2023 Commercial Roofing Trends Report | Roofing Contractor
Many businesses — even entire industries — felt the impact of a strained economy punctuated by record inflation, spiking interest rates and overarching fears of a national recession in 2023. Still, commercial roofing contractors didn’t appear to be among them. Both anecdotally and undergirded empirically by data compiled late this year, commercial roofers are confident about their chances for success in 2024 and beyond.
“Business is gangbusters right now,” said Dave Reginelli, president and CEO of Tecta America. The international commercial roofing contractor led RC’s 2023 Top 100 List with a record $1.2 billion in revenue last year. “Supply chains have loosened, up we’re hitting on all cylinders, and our backlog isn’t at record levels, but it’s very close.”
Like Tecta, commercial roofers, influenced by the material shortages and price volatility that followed the global slowdown brought by COVID-19, essentially saw conditions improve by the third quarter in most markets.
While other negative factors threatened the overall economy, commercial roofing stayed resilient and on par with the broader construction and repair/restoration fields. As those segments returned to full swing, opportunities continued for roofing contractors that had the capacity — and crew — to keep pace in a new world of work. Some pundits predict commercial roofing itself could exceed $10.3 billion in revenue domestically next year.
Yet, challenges remain, particularly in the aforementioned "pinch point" of labor availability, where commercial roofers are getting bold in their continuous hunt for skilled employees to help clear backlogs while building a pipeline of jobs for the future.

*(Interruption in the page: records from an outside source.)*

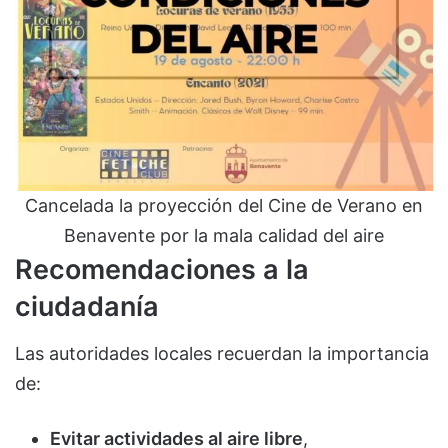
Cancelada la proyección del Cine de Verano en
Benavente por la mala calidad del aire
Recomendaciones a la
ciudadanía
Las autoridades locales recuerdan la importancia
de:
Evitar actividades al aire libre
,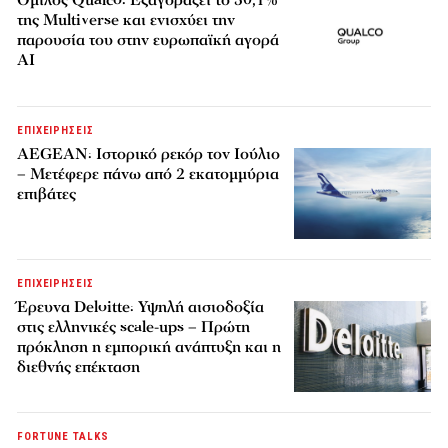
Όμιλος Qualco: Εξαγοράζει το 50,1%
της Multiverse και ενισχύει την
παρουσία του στην ευρωπαϊκή αγορά
AI
ΕΠΙΧΕΙΡΗΣΕΙΣ
AEGEAN: Ιστορικό ρεκόρ τον Ιούλιο
– Μετέφερε πάνω από 2 εκατομμύρια
επιβάτες
ΕΠΙΧΕΙΡΗΣΕΙΣ
Έρευνα Deloitte: Υψηλή αισιοδοξία
στις ελληνικές scale-ups – Πρώτη
πρόκληση η εμπορική ανάπτυξη και η
διεθνής επέκταση
FORTUNE TALKS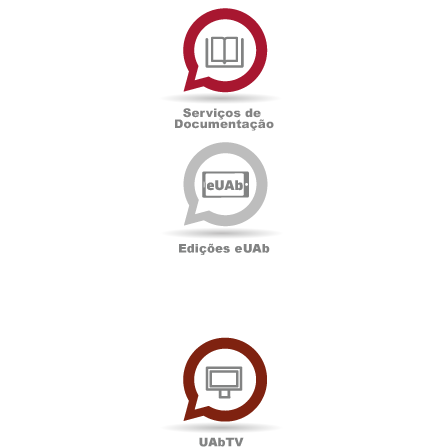
Serviços
de
Documentação
Edições
eUAb
UAbTV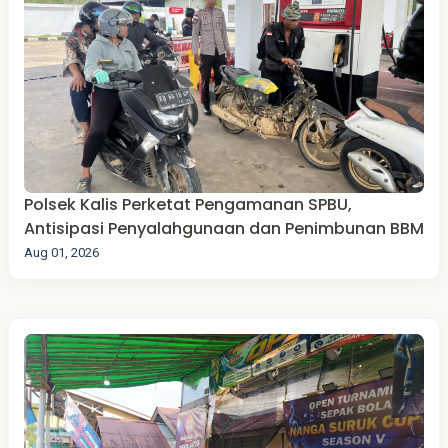
Polsek Kalis Perketat Pengamanan SPBU,
Antisipasi Penyalahgunaan dan Penimbunan BBM
Aug 01, 2026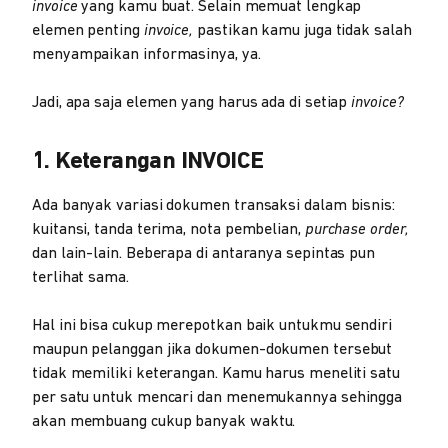
invoice
yang kamu buat. Selain memuat lengkap
elemen penting
invoice,
pastikan kamu juga tidak salah
menyampaikan informasinya, ya.
Jadi, apa saja elemen yang harus ada di setiap
invoice?
1. Keterangan INVOICE
Ada banyak variasi dokumen transaksi dalam bisnis:
kuitansi, tanda terima, nota pembelian,
purchase order,
dan lain-lain. Beberapa di antaranya sepintas pun
terlihat sama.
Hal ini bisa cukup merepotkan baik untukmu sendiri
maupun pelanggan jika dokumen-dokumen tersebut
tidak memiliki keterangan. Kamu harus meneliti satu
per satu untuk mencari dan menemukannya sehingga
akan membuang cukup banyak waktu.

Once again, with the help of experts from Clear Seas Research — the survey and research arm of RC’s parent company, BNP Media — roofing contractors nationwide told us about the year they had and expectations for the future with our annual roofing survey.
The series of questions designed and circulated last fall helped parce the challenges encountered during this year into perspective while pinpointing trends that may help lead the way to success in 2024. Respondents consisted of roofing contractors that subscribe to RC and are registered on roofingcontractor.com.
The commercial roofing contractors who responded represent companies that generate more than 50% of overall annual revenue from commercial projects — whether that be in roof replacement, repair or new construction. The majority were men, at 69%, and nearly 35% were between ages 40-49, the largest age group of respondents this year.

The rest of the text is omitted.